Ich verstehe, dass wir Söldner sind. Aber im Krieg lässt man keine Verletzten zurück

Eisenflechter mit Bandscheibenvorfall, 32

Fragt man diese Männer, warum sie sich das antun, fremd in diesem Land, unter Deutschen und doch isoliert, mit schlechterer Arbeit und viel mieser bezahlt, ist die Antwort immer dieselbe: Die Kinder sollen es einmal besser haben als sie. Sie sollen studieren, sich ein Leben aufbauen in der Heimat.

Auch Fabiu hat Familie. Einen Sohn, eine Tochter, 16 und 15 Jahre alt. Sie sind zu Hause bei der Mutter, die als Verkäuferin in einem Kiosk arbeitet. 300 Euro verdiene sie dabei, sagt er; wenig, selbst für rumänische Verhältnisse. Sie telefonieren täglich. Zwei Mal im Jahr besucht er sie, meist für vier Wochen. Und er schickt Geld, 1.500 Euro pro Monat. Damit bezahlen sie unter anderem das Internat der Kinder.

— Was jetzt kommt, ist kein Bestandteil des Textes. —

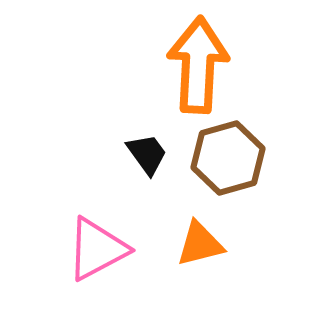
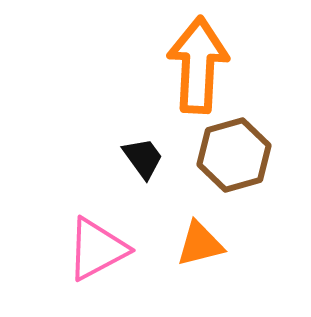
black trapezoid: moved 4 px left, 4 px down
brown hexagon: moved 6 px right, 3 px up
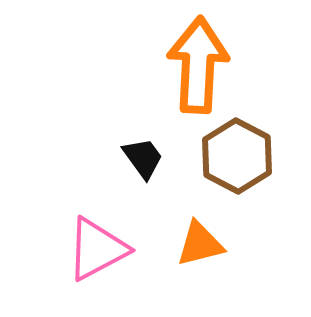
brown hexagon: moved 3 px right, 1 px down; rotated 16 degrees counterclockwise
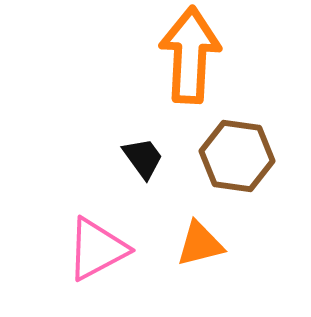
orange arrow: moved 8 px left, 10 px up
brown hexagon: rotated 20 degrees counterclockwise
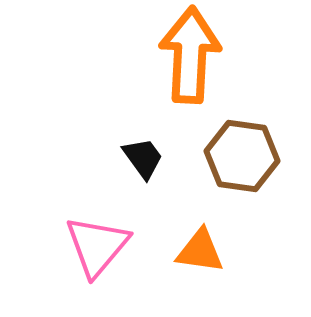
brown hexagon: moved 5 px right
orange triangle: moved 7 px down; rotated 22 degrees clockwise
pink triangle: moved 3 px up; rotated 22 degrees counterclockwise
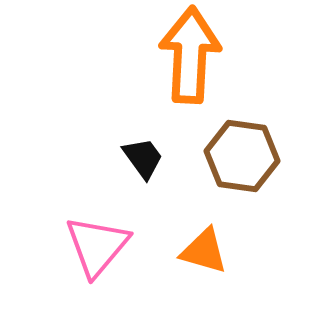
orange triangle: moved 4 px right; rotated 8 degrees clockwise
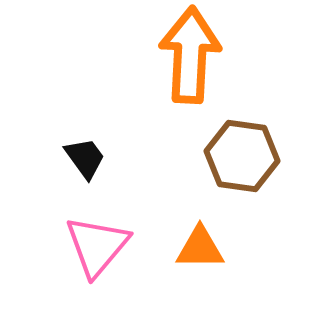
black trapezoid: moved 58 px left
orange triangle: moved 4 px left, 3 px up; rotated 16 degrees counterclockwise
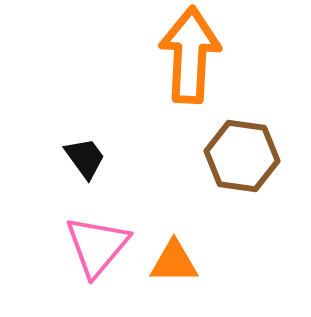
orange triangle: moved 26 px left, 14 px down
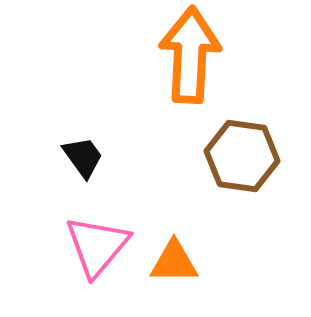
black trapezoid: moved 2 px left, 1 px up
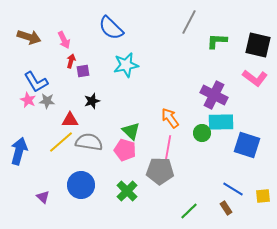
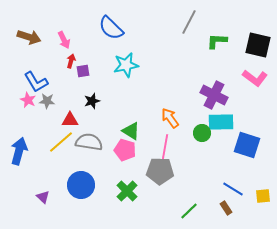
green triangle: rotated 12 degrees counterclockwise
pink line: moved 3 px left, 1 px up
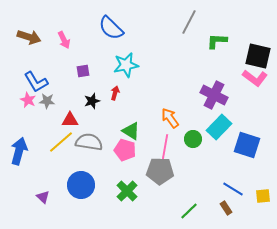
black square: moved 11 px down
red arrow: moved 44 px right, 32 px down
cyan rectangle: moved 2 px left, 5 px down; rotated 45 degrees counterclockwise
green circle: moved 9 px left, 6 px down
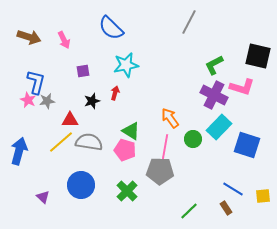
green L-shape: moved 3 px left, 24 px down; rotated 30 degrees counterclockwise
pink L-shape: moved 13 px left, 9 px down; rotated 20 degrees counterclockwise
blue L-shape: rotated 135 degrees counterclockwise
gray star: rotated 14 degrees counterclockwise
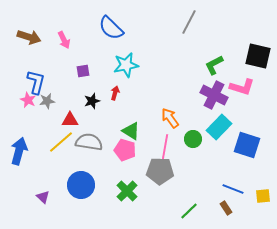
blue line: rotated 10 degrees counterclockwise
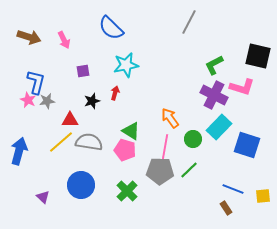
green line: moved 41 px up
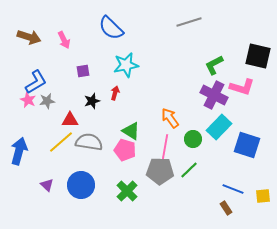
gray line: rotated 45 degrees clockwise
blue L-shape: rotated 45 degrees clockwise
purple triangle: moved 4 px right, 12 px up
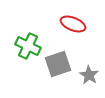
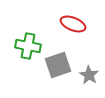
green cross: rotated 15 degrees counterclockwise
gray square: moved 1 px down
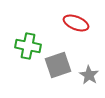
red ellipse: moved 3 px right, 1 px up
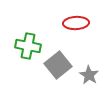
red ellipse: rotated 25 degrees counterclockwise
gray square: rotated 20 degrees counterclockwise
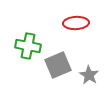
gray square: rotated 16 degrees clockwise
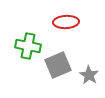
red ellipse: moved 10 px left, 1 px up
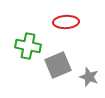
gray star: moved 2 px down; rotated 12 degrees counterclockwise
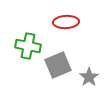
gray star: rotated 18 degrees clockwise
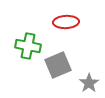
gray star: moved 6 px down
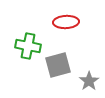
gray square: rotated 8 degrees clockwise
gray star: moved 2 px up
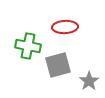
red ellipse: moved 1 px left, 5 px down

Wie seine Frau das findet, sie mit den Kindern in Rumänien und er hier? Sie sei froh, wenn er zwischendurch zu Hause ist, sagt Fabiu. Und traurig, wenn er wieder geht. Aber sie könne es verstehen. „Gute Frau“, sagt er. „Herz am selben Fleck wie ich.“

Plötzlich wird es laut vor der Kneipe, eine Flasche zerbricht. Der Betrunkene mit der Boombox ist schwankend aufgestanden, vor ihm steht ein Mann in schwarzem T-Shirt, größer und kräftiger als er. Der Mann schreit den Betrunkenen an, dann schlägt er zu, der Betrunkene geht zu Boden. Der Mann in schwarz dreht sich um, kommt auf Fabius Tisch zugelaufen, er greift zwei Bierflaschen, schlägt sie routiniert gegeneinander, als habe er das schon unzählige Male getan, um mit den abgebrochenen Flaschenhälsen wieder auf den Betrunkenen loszugehen. Ein paar Männer gehen dazwischen. Es gelingt ihnen, ihn abzudrängen.

Szenen wie diese seien hier die Ausnahme, erklären Fabiu und die anderen ruhig. In der Regel seien die Menschen von der Arbeit zu erschöpft, um aufeinander loszugehen. Diese Woche aber habe es geregnet, die Männer mussten zeitweilig zu Hause bleiben.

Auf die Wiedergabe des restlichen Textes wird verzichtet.